The following letter was submitted to Neta by local residents and artists Celeste De Luna & Nansi Guevara:

Dear Brownsville Museum of Fine Arts,

While we acknowledge the work that artist Mark Clark does within the community to create space to promote the arts in the Rio Grande Valley region, we will not be attending his current exhibit Mexica: Paintings by Mark Clark.

We value artistic and the freedom of expression, but are not in favor of cultural appropriation.

(For all the folks that are not familiar with the Rio Grande Valley in Texas, it is predominantly made up of Latinx/Mexican immigrants and mixed status families. Mark Clark is a white male artist whose main body of work is composed of colorful reproductions of the Aztec codices.)

Mark Clark

Art by Mark Clark | Photo from Galeria 409 Facebook page

We get that his time on the border might have inspired him (as well as other outsiders) to take on that subject matter and imagery. But Mr. Clark is a tourist in our struggle and in our long attacked art tradition. The imagery that he has chosen to appropriate, is part of a long indigenous tradition, the Aztec codices have a deep and sacred significance to its descendants that no cultural outsider can understand. These codices depict Aztec cultural and spiritual life, prophecies and visions, journeys and astrological knowledge. Colonization has kept trying to erase these images and stories for the past 500 years. And, this rich indigenous history is not taught in our local public schools or cultural institutions and is intentionally kept from us.

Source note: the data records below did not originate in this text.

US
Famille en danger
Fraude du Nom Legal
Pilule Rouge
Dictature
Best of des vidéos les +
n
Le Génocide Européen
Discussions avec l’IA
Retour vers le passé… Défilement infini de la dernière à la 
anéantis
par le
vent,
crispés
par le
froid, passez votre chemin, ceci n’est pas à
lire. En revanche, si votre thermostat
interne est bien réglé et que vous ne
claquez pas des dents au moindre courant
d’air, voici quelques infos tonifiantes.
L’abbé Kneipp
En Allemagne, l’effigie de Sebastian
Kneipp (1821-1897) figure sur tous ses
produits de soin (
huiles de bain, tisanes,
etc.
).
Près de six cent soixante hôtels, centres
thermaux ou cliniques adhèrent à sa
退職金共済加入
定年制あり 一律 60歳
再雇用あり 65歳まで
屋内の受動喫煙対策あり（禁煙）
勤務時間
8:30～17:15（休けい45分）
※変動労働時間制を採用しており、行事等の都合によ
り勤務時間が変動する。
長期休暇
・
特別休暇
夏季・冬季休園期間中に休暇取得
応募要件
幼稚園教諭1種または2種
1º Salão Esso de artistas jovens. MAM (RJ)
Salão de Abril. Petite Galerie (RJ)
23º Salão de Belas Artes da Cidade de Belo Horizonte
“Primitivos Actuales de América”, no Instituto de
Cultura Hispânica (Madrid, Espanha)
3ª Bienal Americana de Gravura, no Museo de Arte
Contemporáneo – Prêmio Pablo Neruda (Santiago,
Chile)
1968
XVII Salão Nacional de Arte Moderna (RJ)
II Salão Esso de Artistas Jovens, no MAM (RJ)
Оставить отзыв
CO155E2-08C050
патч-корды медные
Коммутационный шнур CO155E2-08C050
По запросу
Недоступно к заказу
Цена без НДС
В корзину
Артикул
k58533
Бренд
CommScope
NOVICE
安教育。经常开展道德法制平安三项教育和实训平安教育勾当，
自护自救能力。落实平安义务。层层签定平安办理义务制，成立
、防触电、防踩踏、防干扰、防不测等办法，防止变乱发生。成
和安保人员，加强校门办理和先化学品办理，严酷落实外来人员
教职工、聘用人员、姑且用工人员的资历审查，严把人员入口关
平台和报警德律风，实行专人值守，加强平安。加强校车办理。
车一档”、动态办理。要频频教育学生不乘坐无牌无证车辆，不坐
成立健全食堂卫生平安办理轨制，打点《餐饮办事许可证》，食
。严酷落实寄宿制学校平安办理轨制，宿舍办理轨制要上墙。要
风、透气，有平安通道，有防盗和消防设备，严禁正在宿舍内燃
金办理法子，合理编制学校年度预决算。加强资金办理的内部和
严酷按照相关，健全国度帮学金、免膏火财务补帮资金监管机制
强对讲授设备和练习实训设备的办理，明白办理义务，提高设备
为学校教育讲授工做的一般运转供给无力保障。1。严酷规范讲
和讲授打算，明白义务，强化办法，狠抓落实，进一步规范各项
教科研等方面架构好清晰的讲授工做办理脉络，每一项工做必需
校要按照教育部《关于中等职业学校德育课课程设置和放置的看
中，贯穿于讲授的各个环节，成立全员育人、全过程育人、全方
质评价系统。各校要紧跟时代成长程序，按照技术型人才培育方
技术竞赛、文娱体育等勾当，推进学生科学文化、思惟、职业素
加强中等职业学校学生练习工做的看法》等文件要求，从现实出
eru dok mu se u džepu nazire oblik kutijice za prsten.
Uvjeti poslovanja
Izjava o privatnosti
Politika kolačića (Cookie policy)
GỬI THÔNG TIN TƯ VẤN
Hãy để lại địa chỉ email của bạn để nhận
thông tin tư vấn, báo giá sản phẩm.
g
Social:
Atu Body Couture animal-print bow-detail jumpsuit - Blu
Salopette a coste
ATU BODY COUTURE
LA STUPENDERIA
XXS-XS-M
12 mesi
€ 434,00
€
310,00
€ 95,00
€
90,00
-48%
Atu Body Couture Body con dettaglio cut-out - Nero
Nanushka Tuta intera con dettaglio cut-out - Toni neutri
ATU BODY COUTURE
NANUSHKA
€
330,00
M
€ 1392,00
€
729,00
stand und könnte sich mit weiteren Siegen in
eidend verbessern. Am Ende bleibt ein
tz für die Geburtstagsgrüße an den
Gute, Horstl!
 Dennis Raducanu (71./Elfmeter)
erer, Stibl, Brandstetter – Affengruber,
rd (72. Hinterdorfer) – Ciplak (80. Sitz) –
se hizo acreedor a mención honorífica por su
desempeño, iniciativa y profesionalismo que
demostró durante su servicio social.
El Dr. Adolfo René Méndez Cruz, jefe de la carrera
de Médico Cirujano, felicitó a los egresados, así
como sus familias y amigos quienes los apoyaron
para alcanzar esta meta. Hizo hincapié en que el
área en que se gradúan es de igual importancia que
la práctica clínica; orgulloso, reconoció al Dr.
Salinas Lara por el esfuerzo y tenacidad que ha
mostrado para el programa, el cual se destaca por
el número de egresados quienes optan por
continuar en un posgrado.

As our cultural history continues to be ripped out of our curriculums, Clark presenting this artwork as his own sends a dangerous message to our community that this imagery and tradition comes from the dominant culture. We live in a racist society and country, where colonizing forces have been historically prized and recognized for ripping and taking ownership of the knowledge and excellence of indigenous and people of color. Indeed, local college art departments discourage students from working in a style that is considered “too cultural.” Centering a white artist appropriating Aztec imagery while discouraging local brown students from using culture as content is surely a symptom of racist systems.

Art by Mark Clark depicting a woman in a bikini as border patrol agents on the Rio Grande watch attentively and migrants cross the border behind them | Photo from Galeria 409 Facebook page

It is okay to appreciate native and indigenous art as a non-native person. It becomes deeply problematic and dangerous when someone who is not native starts painting native imagery and claims it as his or her own.

We will not gaze over appropriated renditions of our ancestors’ art and community. This is harmful to the community, this art is harmful to the community. It perpetuates the racist idea that white people dominate in excellence, instead of our own communities where that work comes from.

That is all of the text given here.